ノートパソコンや中低位機種のタブレットパソコンも在庫調整が続き、パソコンメーカー向け部品需要は期初予想に比べ落ち込んでいるという。村田製は部品需要予測の前提となる23年3月期の販売台数予想に関し、スマホは10億9000万台(4月時点13億7000万台)、パソコンが4億4000万台(同4億8000万台)に下方修正し、同社の今期の生産高計画も引き下げた。
◇ANAHDの芝田社長、上期黒字転換「旅行需要取り込んだ結果」
ANAホールディングス(9202)の芝田浩二社長は31日開いた2022年4~9月の決算説明会で、上半期の黒字転換について「回復基調にある旅行需要を取り込んだ結果。素直に嬉しい」と語った。下半期については「旅行需要増が追い風となる半面、ウクライナ情勢や北朝鮮を巡る地政学リスクなどマイナス面もある」と述べた。

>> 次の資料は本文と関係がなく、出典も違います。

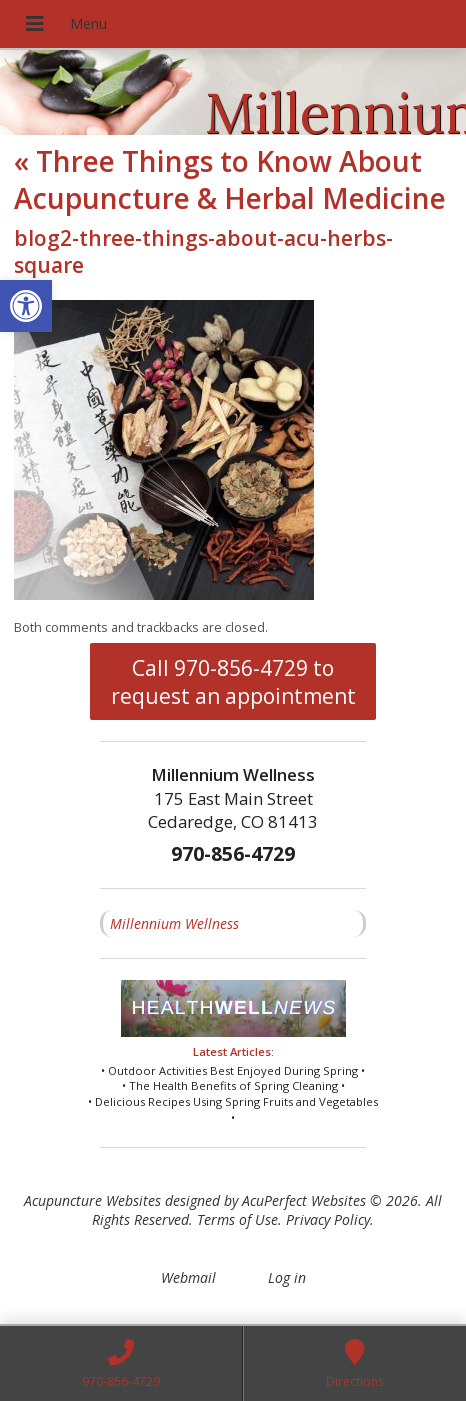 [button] (26, 306)
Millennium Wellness (174, 923)
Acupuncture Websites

為替の円安進行の影響について、芝田社長は「増収効果よりも、燃油費高騰によるデメリットのほうが大きい」と話した。ただ、国際線旅客や国際線貨物の収入が増加基調となっており、外貨不足額は縮小傾向にあるという。日本人の国際線旅客需要について、ビジネス需要の回復は順調だとしつつ、「円安の影響でレジャーの戻りは鈍い」と述べた。

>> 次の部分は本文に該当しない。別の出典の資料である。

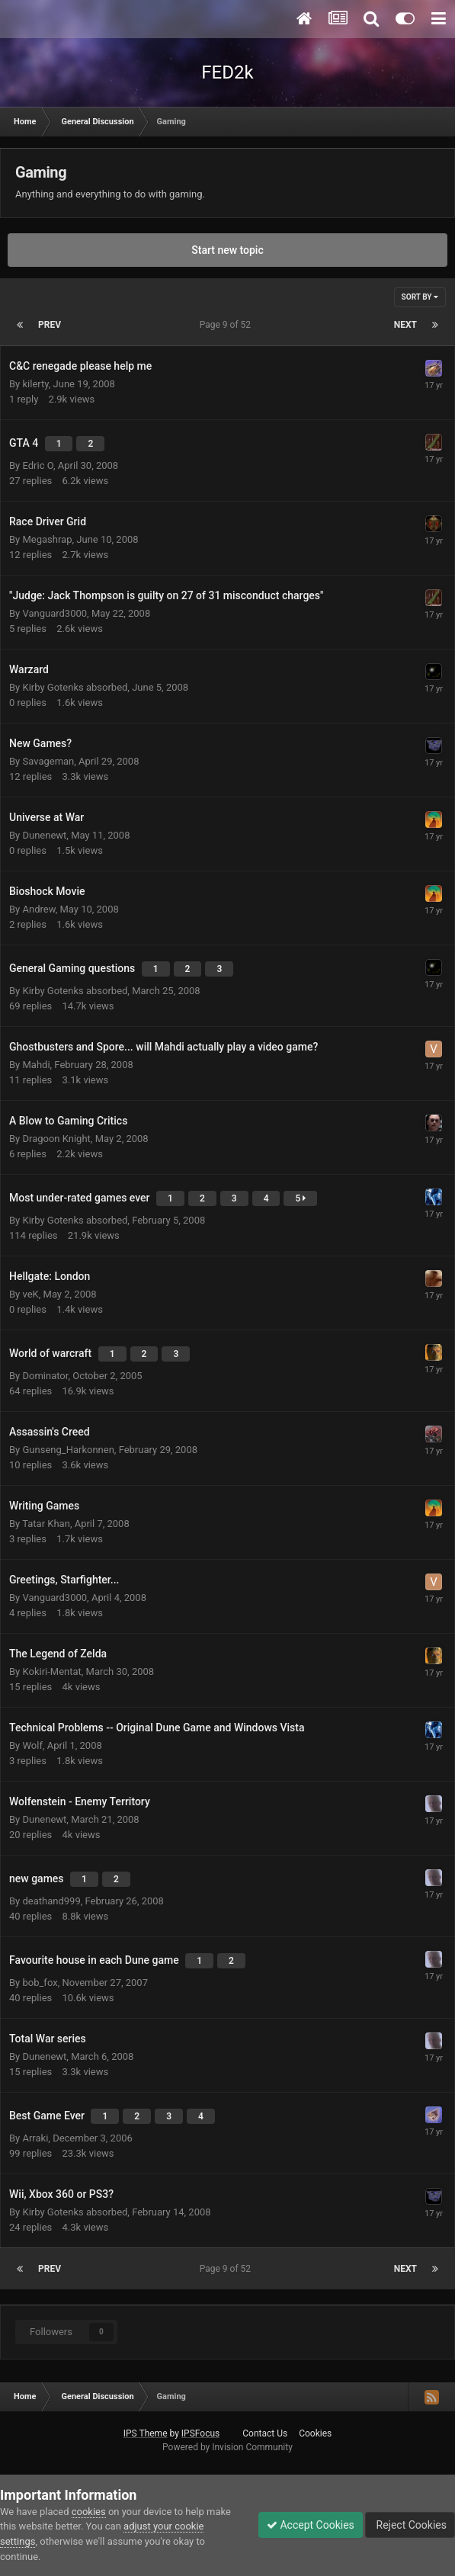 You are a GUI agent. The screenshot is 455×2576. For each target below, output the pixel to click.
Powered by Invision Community (227, 2447)
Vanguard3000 (54, 613)
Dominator (45, 1375)
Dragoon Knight (56, 1138)
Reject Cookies (410, 2525)
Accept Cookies (310, 2525)
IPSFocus (200, 2433)
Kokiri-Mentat (51, 1671)
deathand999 (51, 1901)
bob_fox (39, 1982)
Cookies (315, 2433)
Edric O (37, 465)
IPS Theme (145, 2433)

◇パナHDの梅田CFO、米ブルーヨンダー「成長軌道に変更ない」
パナソニックホールディングス(6752)の梅田博和最高財務責任者(CFO)は31日、2022年4~9月期の決算説明会で、純利益見通しの下方修正要因の一つである、米ソフトウエア子会社ブルーヨンダーの収益悪化について、人件費の高騰や構造改革費用などが響いていると説明した。梅田氏は「人件費や構造改革費用は一時的な痛みで、挽回していく」と話した。
パナHDは米ブルーヨンダーを軸に新会社を設立し、株式を上場させる方針を打ち出している。梅田氏は「現時点での成長軌道には変更はなく、上場準備の検討については予定通り粛々と進めていく」と述べた。